## Work item
Every line holding the string "tous" should be copied from the listing.

## Materials provided
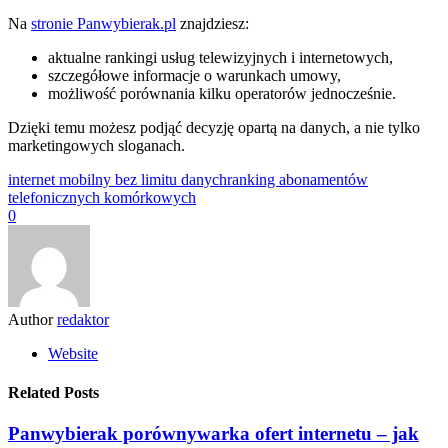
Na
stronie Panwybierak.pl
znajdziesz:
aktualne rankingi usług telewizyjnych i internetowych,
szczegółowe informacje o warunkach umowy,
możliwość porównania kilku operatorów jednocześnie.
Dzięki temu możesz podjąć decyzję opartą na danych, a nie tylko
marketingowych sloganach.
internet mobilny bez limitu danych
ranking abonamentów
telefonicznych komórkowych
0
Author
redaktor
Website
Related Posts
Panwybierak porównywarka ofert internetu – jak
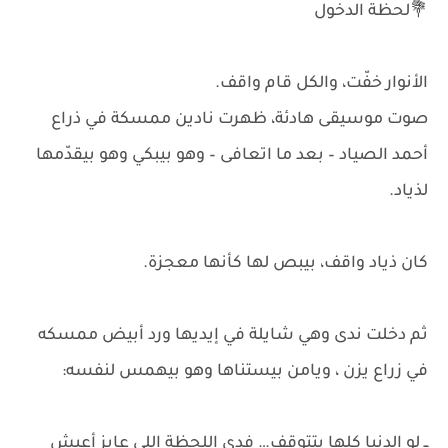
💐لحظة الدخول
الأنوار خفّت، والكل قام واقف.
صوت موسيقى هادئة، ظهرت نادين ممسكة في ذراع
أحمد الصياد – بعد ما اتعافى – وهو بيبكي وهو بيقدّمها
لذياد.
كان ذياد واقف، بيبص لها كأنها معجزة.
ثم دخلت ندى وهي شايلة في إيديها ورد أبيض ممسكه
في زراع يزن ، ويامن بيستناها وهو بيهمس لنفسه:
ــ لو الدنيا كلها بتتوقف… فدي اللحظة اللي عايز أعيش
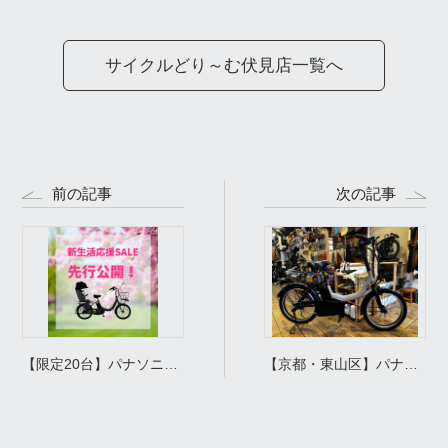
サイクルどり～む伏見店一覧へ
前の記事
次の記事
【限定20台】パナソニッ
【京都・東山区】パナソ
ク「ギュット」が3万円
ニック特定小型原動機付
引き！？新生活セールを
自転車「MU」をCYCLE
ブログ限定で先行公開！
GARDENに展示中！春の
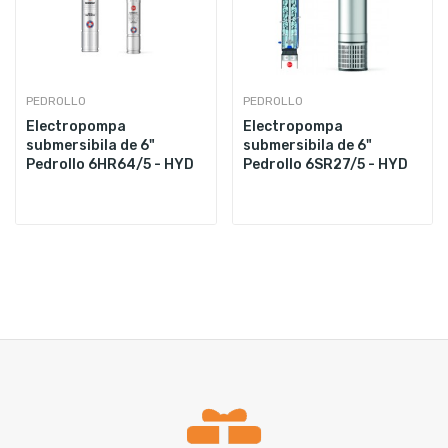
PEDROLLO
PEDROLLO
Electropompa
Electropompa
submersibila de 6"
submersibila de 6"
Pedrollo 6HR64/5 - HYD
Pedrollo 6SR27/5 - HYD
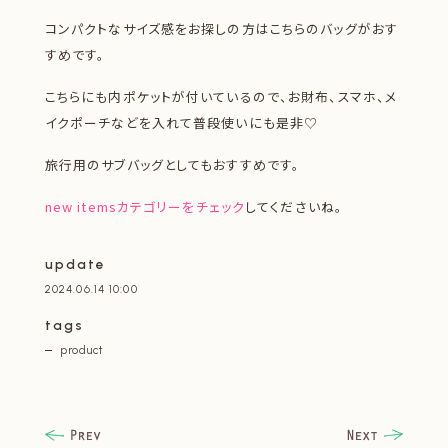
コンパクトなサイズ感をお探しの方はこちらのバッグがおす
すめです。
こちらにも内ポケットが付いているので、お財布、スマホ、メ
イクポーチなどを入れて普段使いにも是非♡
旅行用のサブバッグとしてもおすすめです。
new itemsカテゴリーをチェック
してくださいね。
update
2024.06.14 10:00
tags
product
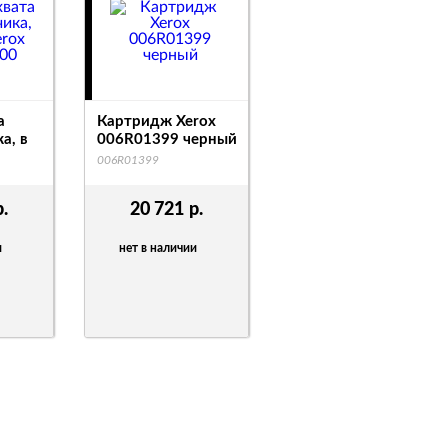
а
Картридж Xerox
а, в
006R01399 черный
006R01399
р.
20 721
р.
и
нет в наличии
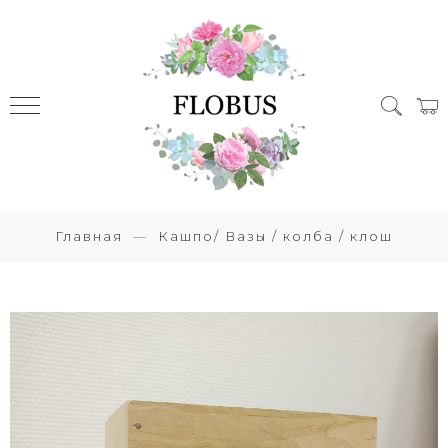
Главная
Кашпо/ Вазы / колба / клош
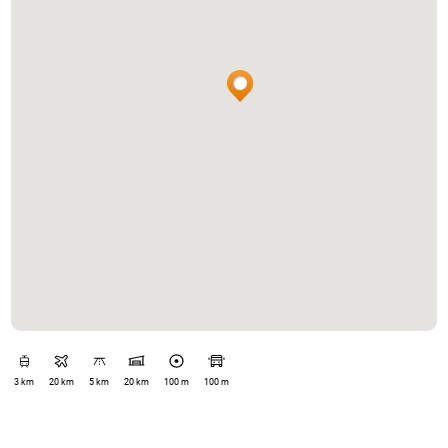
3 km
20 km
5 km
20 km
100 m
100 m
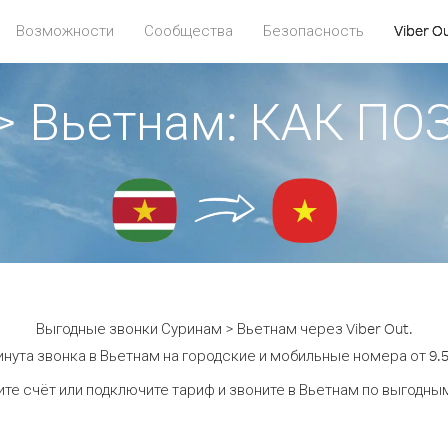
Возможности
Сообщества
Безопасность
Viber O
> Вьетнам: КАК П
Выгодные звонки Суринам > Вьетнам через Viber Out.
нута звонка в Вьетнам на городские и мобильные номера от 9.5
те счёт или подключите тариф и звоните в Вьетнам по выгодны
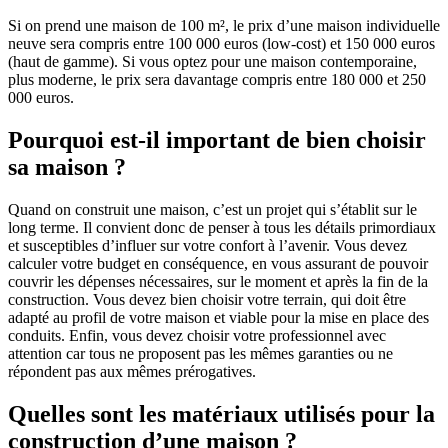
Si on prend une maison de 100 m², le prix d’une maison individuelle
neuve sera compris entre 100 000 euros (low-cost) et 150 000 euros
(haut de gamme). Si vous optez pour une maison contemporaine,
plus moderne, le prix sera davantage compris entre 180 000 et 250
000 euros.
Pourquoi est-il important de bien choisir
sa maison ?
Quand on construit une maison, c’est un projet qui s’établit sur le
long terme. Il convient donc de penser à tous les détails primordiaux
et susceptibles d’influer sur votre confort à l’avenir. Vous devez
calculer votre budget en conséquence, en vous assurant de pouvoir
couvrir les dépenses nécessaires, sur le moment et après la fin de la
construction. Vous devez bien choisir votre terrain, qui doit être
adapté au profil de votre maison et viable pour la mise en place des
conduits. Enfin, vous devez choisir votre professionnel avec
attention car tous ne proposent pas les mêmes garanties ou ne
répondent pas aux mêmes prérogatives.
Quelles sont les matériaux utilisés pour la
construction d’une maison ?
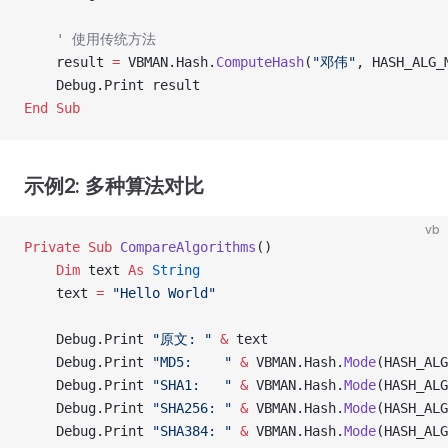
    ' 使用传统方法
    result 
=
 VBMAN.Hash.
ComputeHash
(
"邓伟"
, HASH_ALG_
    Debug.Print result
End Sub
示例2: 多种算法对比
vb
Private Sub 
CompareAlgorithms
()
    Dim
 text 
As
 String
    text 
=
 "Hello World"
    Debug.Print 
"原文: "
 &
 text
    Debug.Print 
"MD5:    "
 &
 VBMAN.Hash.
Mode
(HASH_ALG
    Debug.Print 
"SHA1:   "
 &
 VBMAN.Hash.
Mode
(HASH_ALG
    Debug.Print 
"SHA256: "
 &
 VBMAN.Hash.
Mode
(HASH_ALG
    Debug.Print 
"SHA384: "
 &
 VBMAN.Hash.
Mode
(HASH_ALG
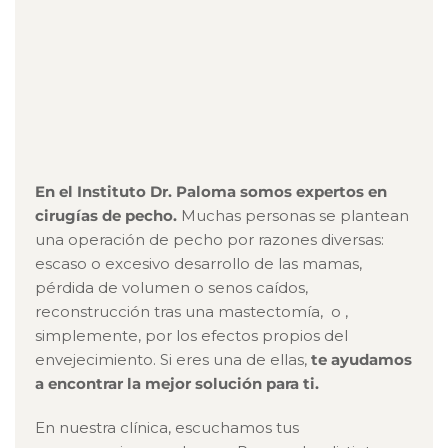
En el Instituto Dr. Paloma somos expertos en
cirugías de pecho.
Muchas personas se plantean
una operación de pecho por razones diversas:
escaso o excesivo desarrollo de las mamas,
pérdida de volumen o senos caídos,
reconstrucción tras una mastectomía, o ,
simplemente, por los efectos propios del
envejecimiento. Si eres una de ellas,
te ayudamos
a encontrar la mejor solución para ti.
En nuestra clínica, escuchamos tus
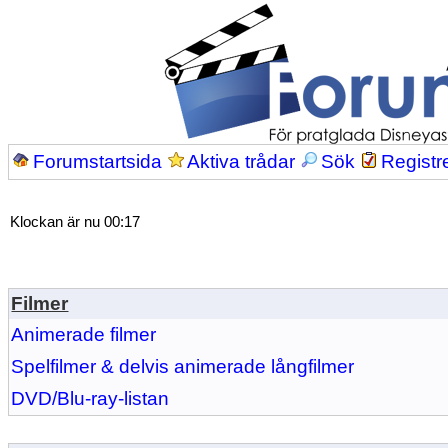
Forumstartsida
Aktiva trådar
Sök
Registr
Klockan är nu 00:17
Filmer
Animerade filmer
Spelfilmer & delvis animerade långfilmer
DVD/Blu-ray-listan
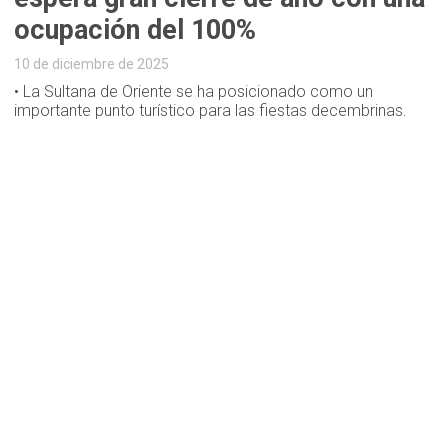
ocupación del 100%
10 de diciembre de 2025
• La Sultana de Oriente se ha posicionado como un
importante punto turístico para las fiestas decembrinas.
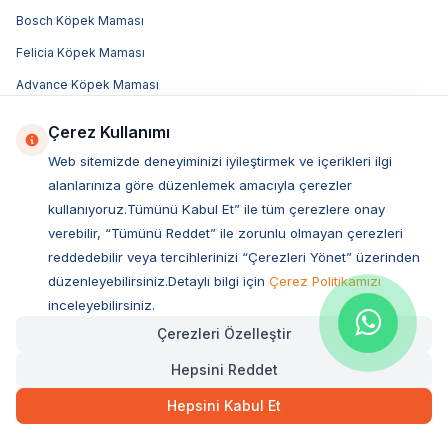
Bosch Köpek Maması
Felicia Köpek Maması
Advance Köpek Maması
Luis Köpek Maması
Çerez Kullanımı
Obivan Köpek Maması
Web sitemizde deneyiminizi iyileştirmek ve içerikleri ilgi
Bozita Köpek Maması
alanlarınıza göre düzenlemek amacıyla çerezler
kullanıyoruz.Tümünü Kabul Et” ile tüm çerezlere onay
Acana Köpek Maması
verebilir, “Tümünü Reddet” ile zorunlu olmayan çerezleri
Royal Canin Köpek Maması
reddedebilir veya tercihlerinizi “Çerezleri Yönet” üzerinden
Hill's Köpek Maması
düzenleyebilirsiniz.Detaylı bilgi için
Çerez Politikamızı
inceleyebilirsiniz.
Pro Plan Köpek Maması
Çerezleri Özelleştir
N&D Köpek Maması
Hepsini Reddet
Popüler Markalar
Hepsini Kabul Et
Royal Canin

## Answer section
long terme. Il convient donc de penser à tous les détails primordiaux
attention car tous ne proposent pas les mêmes garanties ou ne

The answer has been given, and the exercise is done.